In the state where DeSantis has banked his candidacy, his campaign is spending only sparsely on television ads in the race’s waning days, a sure sign of the financial stress it is under.
All told, data from AdImpact, a media-tracking firm, shows that DeSantis is spending $202,400 this week on TV in Iowa. That isn’t just less than Haley ($467,565) and Trump ($1.42 million), it is also fractionally less than the candidacy of one of the race’s least-known candidates, Ryan Binkley ($204,984), a self-funded businessman and pastor who never qualified for a debate.
To be sure, DeSantis does have air cover from supportive super PACs. But the discrepancy underscores just how tight his budget is.
Nowhere is the spending more revealing than in the Sioux City market in western Iowa, which covers some of the state’s most conservative congressional districts and is the kind of place where DeSantis once hoped to compete for votes with the former president.
Instead, DeSantis is spending only $5,865 there, according to AdImpact, compared with Trump’s $237,393.

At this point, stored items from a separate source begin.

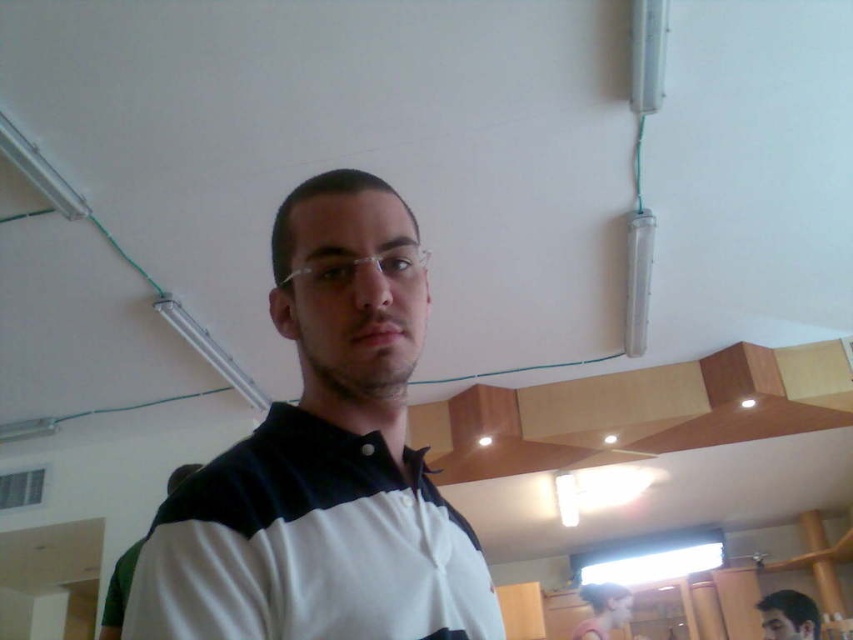 Can you confirm if white matte shirt at center is positioned above smooth brown hair at lower right?

Indeed, white matte shirt at center is positioned over smooth brown hair at lower right.

Between white matte shirt at center and smooth brown hair at lower right, which one appears on the right side from the viewer's perspective?

smooth brown hair at lower right

Where is `white matte shirt at center`? The image size is (853, 640). white matte shirt at center is located at coordinates (323, 467).

Find the location of a particular element. This screenshot has width=853, height=640. white matte shirt at center is located at coordinates (323, 467).

Can you confirm if smooth brown hair at lower right is positioned below white striped polo shirt at center?

Correct, smooth brown hair at lower right is located below white striped polo shirt at center.

Who is more distant from viewer, (816, 616) or (181, 477)?

The point (816, 616) is behind.

Where is `smooth brown hair at lower right`? smooth brown hair at lower right is located at coordinates (788, 616).

Which is above, clear plastic glasses at center or smooth brown hair at lower right?

clear plastic glasses at center

Measure the distance between clear plastic glasses at center and smooth brown hair at lower right.

clear plastic glasses at center is 9.22 feet away from smooth brown hair at lower right.

Is point (340, 269) more distant than point (767, 600)?

No, (340, 269) is in front of (767, 600).

Image resolution: width=853 pixels, height=640 pixels. Identify the location of clear plastic glasses at center. (358, 266). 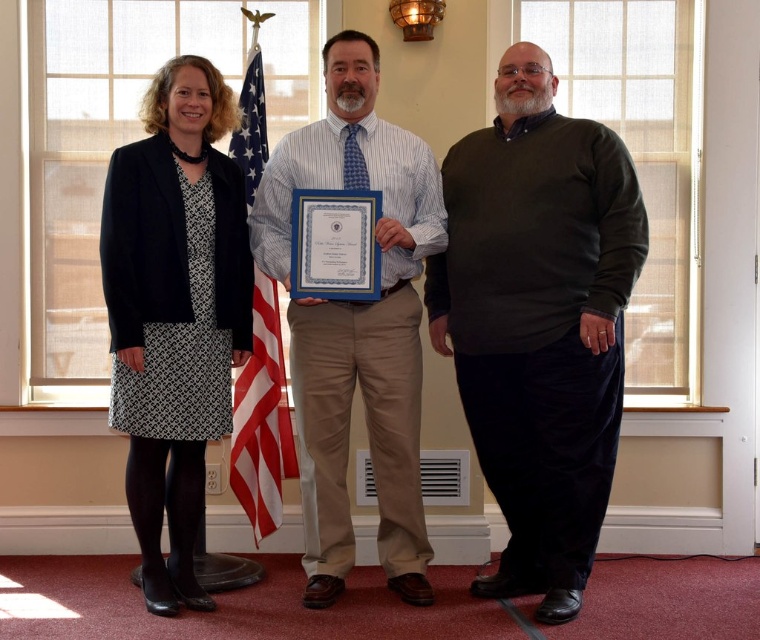 From the picture: You are a photographer positioned behind the dark green sweater at center and the american flag at center. You need to take a photo of both objects in the same frame. Given that your camera has a maximum focus range of 3 feet, will you be able to capture both objects clearly in one shot?

The distance between the dark green sweater at center and the american flag at center is 3.76 feet. Since the camera can only focus within 3 feet, the objects are too far apart to be captured clearly in the same frame.

Based on the scene description, which object is taller between the matte black dress at center and the dark green sweater at center?

The matte black dress at center is taller than the dark green sweater at center according to the description.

Trump’s decision not to debate any of his rivals has proved one of the more impactful tactical choices of the cycle. It has left his rivals to fight among themselves — quite literally — while he has avoided the fray.
His rivals have complained. They have tried to goad — or guilt — him onto the stage. One of Chris Christie’s rationales for entering the contest in the first place was that he was the only candidate who could tangle with Trump in a debate setting. But Christie exited the race without ever getting his shot.
Trump has made clear that, unless he feels politically vulnerable, he won’t show up. And he doesn’t feel vulnerable yet.
So, on Wednesday, when Haley and DeSantis spent two hours debating on CNN in a climactic final clash before the caucuses, it couldn’t help feel like a battle for second place. Trump, as he has done before, set up some counter-programming: a Fox News town hall.